▶ [Exercise directions] Whenever a line carries the word "Models", pull it out of the entries.

▶ [Records for this exercise]
※ ※ ※
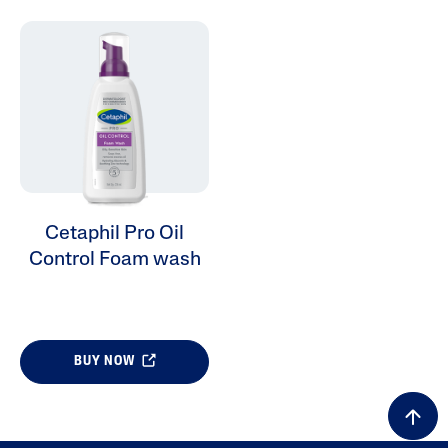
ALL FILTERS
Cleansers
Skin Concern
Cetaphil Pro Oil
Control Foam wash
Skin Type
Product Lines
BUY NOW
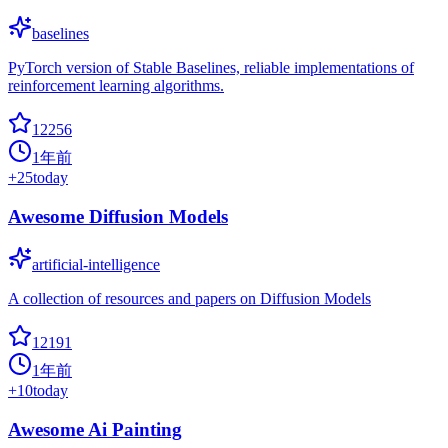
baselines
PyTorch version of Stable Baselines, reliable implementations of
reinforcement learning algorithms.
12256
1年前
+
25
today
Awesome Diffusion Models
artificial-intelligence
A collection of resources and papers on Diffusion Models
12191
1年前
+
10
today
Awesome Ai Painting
※ ※ ※
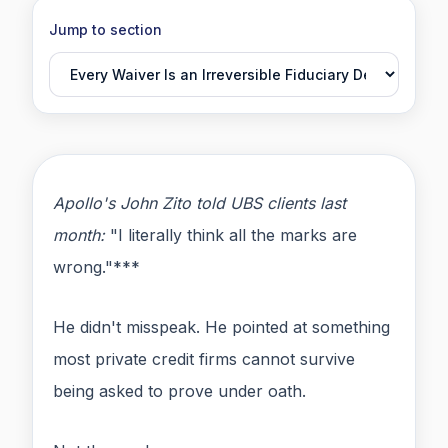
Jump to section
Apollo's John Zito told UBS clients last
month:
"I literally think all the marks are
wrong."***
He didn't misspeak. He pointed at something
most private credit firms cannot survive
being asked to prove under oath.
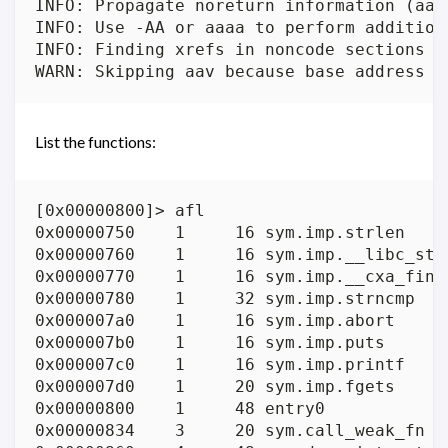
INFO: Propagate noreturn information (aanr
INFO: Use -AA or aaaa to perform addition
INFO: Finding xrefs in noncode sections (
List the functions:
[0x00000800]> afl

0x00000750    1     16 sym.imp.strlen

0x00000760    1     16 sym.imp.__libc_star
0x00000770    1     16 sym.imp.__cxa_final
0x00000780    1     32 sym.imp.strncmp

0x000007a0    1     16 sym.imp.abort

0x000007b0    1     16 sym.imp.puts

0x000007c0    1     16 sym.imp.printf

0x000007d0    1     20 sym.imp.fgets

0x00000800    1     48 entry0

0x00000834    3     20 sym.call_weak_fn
※ ※ ※
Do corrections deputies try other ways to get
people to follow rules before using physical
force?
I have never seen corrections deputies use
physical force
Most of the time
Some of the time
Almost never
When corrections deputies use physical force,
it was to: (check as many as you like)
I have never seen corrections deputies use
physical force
※ ※ ※
▶ [Response area]
Awesome Diffusion Models
A collection of resources and papers on Diffusion Models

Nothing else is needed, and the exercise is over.